Contract Categories: Intellectual Property - License Agreements
EX-10.31 6 dex1031.htm AMENDMENT NO. 4 TO TECHNOLOGY LICENSE AGREEMENT BETWEEN LEAPFROG AND ANOTO A.B. Amendment No. 4 to Technology License Agreement between LeapFrog and Anoto A.B.

Exhibit 10.31

[ * ] = CERTAIN CONFIDENTIAL INFORMATION CONTAINED IN THIS DOCUMENT, MARKED BY BRACKETS, HAS BEEN OMITTED AND FILED SEPARATELY WITH THE SECURITIES AND EXCHANGE COMMISSION PURSUANT TO RULE 24B-2 OF THE SECURITIES EXCHANGE ACT OF 1934, AS AMENDED.

AMENDMENT NO. 4 TO

TECHNOLOGY LICENSE AGREEMENT

(PROJECT PHOENIX)

This Amendment No. 4 (“Amendment No. 4”) dated as of August 19, 2005 (the “Amendment No. 4 Effective Date”) to that certain Technology License Agreement dated January 25, 2004 (the “Original Agreement”) by and between ANOTO AB, a company incorporated under the laws of Sweden (“Anoto”), ANOTO GROUP AB, a company incorporated under the laws of Sweden (“Anoto Group”) and LEAPFROG ENTERPRISES, INC., a company incorporated under the laws of Delaware (“LeapFrog”). Each of Anoto, Anoto Group, LeapFrog are referred to as a “Party”, and collectively as the “Parties”. Capitalized terms not defined in this Amendment No. 4 will have the meaning ascribed to them in the Original Agreement.

BACKGROUND

The Parties entered into the Original Agreement as of January 25, 2004.

The Parties desire to amend the Original Agreement in order to (1) enable LeapFrog to use Licensed Anoto Technology in a Licensed Product which has limited functionality and a lower royalty rate and (2) allow LeapFrog appropriate access to certain Anoto Technology in view of the increased integration of Licensed Anoto Technology into LeapFrog products.

Based on the foregoing, and in consideration of the mutual promises and covenants set forth below and other good and valuable consideration the receipt and adequacy of which is hereby acknowledged, the Parties hereby agree as follows:

1. Definitions. The following additional definitions are hereby added to the Original Agreement:

“Level 1 Licensed Products” means the following two categories of Licensed Products: (1) a Licensed Product that has the ability to [*] but does not have the ability to [*] and (2) a Licensed Product that has the ability to [*] but does not have the ability to [*].

“Level 2 Licensed Product” means a Licensed Product that has the ability to [*] but does not have [*] functionality beyond the foregoing.

2. Amendment to Schedule G of the Original Agreement. A new Section 7 is hereby added to Schedule G of the Original Agreement as follows:

7. Royalties for Level 1 Licensed Products and Level 2 Licensed Products. The provisions of Sections 1, 2 and 4 of Schedule G shall not apply to Level 1 Licensed Products and Level 2 Licensed Products. LeapFrog shall pay an IPR Royalty of [*] for each Level 1 Licensed Product sold by LeapFrog. LeapFrog shall pay an IPR Royalty of [*] for each Level 2 Licensed Product sold by LeapFrog. LeapFrog may offer to end users an add-on device which converts a Level 1 Licensed Product to a Level 2 Licensed Product (a “Converter”). LeapFrog shall pay an IPR


Royalty of [*] for each Converter sold by LeapFrog. The foregoing royalty obligations shall not apply to [*] In particular, there shall be no royalty obligations with respect to [*] Content sold for use with Licensed Products having capabilities [*] is subject to the LeapFrog Content Royalty according to the Original agreement. The IPR Royalties under this Section 7 of Schedule G will be deducted against the Advance Royalties paid under Section 5 of this Schedule G.

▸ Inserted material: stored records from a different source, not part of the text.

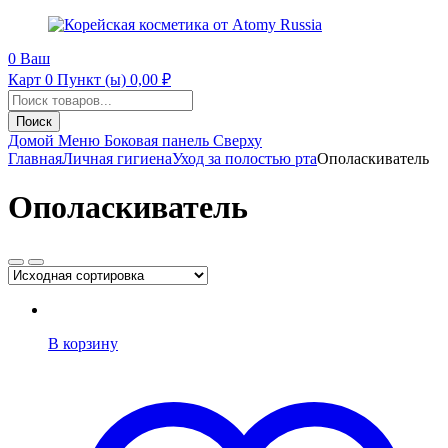
0
Ваш
Карт
0 Пункт (ы)
0,00
₽
Поиск
продуктов
Поиск
Домой
Меню
Боковая панель
Сверху
Главная
Личная гигиена
Уход за полостью рта
Ополаскиватель
Ополаскиватель
В корзину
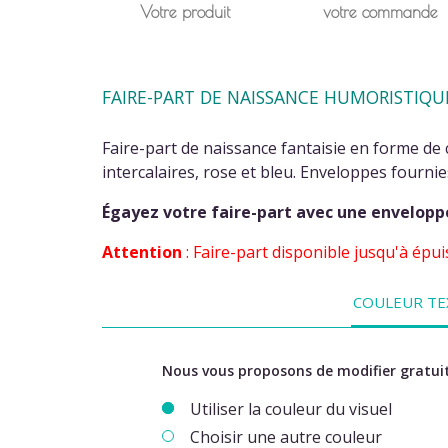
Votre produit
votre commande
FAIRE-PART DE NAISSANCE HUMORISTIQU
Faire-part de naissance fantaisie en forme de c
intercalaires, rose et bleu. Enveloppes fournie
Égayez votre faire-part avec une envelopp
Attention
: Faire-part disponible jusqu'à épu
COULEUR TE
Nous vous proposons de modifier gratuit
Utiliser la couleur du visuel
Choisir une autre couleur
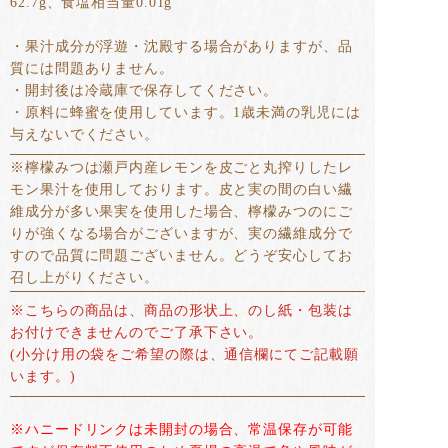
62.7g、食塩相当量0.01g
・果汁成分が浮遊・沈殿する場合がありますが、品
質には問題ありません。
・開封後は冷蔵庫で保存してください。
・原料に蜂蜜を使用しています。1歳未満の乳児には
与えないでください。
※檸檬みつは瀬戸内産レモンを皮ごと丸搾りしたレ
モン果汁を使用しております。皮と実の間の白い繊
維成分が多い果実を使用した場合、檸檬みつのにご
りが強くなる場合がございますが、実の繊維成分で
すので品質に問題ございません。どうぞ安心してお
召し上がりください。
※こちらの商品は、商品の形状上、のし紙・包装は
お付けできませんのでご了承下さい。
(小分け用の袋をご希望の際は、通信欄にてご記載願
います。)
※ハニードリンクは未開封の場合、常温保存が可能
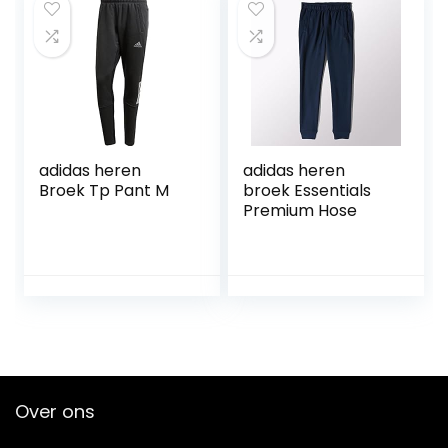
adidas heren
adidas heren
Broek Tp Pant M
broek Essentials
Premium Hose
Over ons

3. Escrow Considerations. The parties acknowledge that Anoto and LeapFrog have been negotiating a technology escrow agreement pursuant to the provisions of Section 11.4 of the Original Agreement. The parties agree that the escrow agreement will provide that, in addition to a release of the Deposit Materials in the event of an Anoto Bankruptcy Event, LeapFrog will be entitled to a release of the Deposit Materials upon the occurrence of the following event: Anoto or Anoto Group materially breaches the executed version of the Agreement for Mutual Maintenance and Support under the Technology License Agreement and fails to cure such material breach within thirty (30) days of written notice thereof. For the avoidance of doubt, the license rights under Section 11.4(h) shall apply equally to Licensed Products, Level 1 Licensed Products and Level 2 Licensed Products.

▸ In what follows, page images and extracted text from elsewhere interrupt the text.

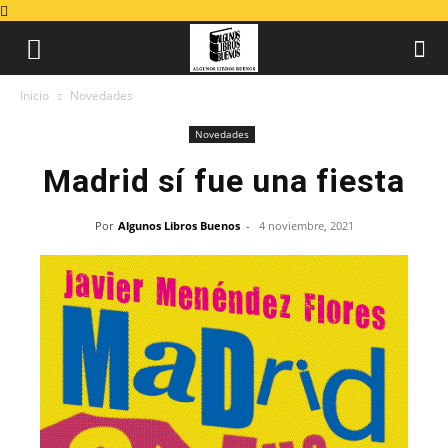
Inicio
Novedades
Novedades
Madrid sí fue una fiesta
Por
Algunos Libros Buenos
-
4 noviembre, 2021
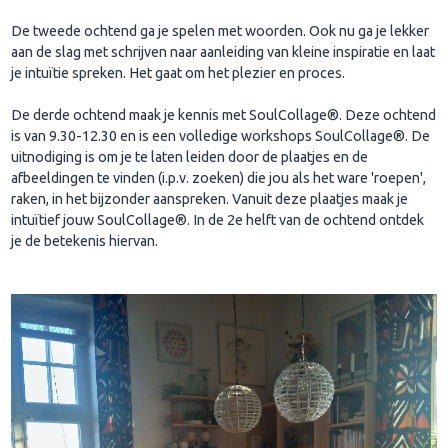
De tweede ochtend ga je spelen met woorden. Ook nu ga je lekker
aan de slag met schrijven naar aanleiding van kleine inspiratie en laat
je intuïtie spreken. Het gaat om het plezier en proces.
De derde ochtend maak je kennis met SoulCollage®. Deze ochtend
is van 9.30-12.30 en is een volledige workshops SoulCollage®. De
uitnodiging is om je te laten leiden door de plaatjes en de
afbeeldingen te vinden (i.p.v. zoeken) die jou als het ware 'roepen',
raken, in het bijzonder aanspreken. Vanuit deze plaatjes maak je
intuïtief jouw SoulCollage®. In de 2e helft van de ochtend ontdek
je de betekenis hiervan.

4. Anoto will under an SSOW according to the Master Agreement For Subsequent Statements Of Work Under The Technology License Agreement develop and optimize the [*] in Level 1 and 2 Licensed Products including the portions of [*] to meet the specifications set out in Exhibit A, “Limited Camera System Specifications”. To make performance enhancements, RAM/ROM memory use modifications, API modifications and other modifications as may be useful in system integration Anoto will invite Leapfrog expertise to provide assistance as required. In case Anoto cannot make the limited camera system for Level 1 and 2 Licensed Products meet the Limited Camera System Specifications, Anoto and Leapfrog shall in good faith negotiate if and how Leapfrog shall have limited access to limited parts of the APR source code to make necessary modifications to meet said specifications.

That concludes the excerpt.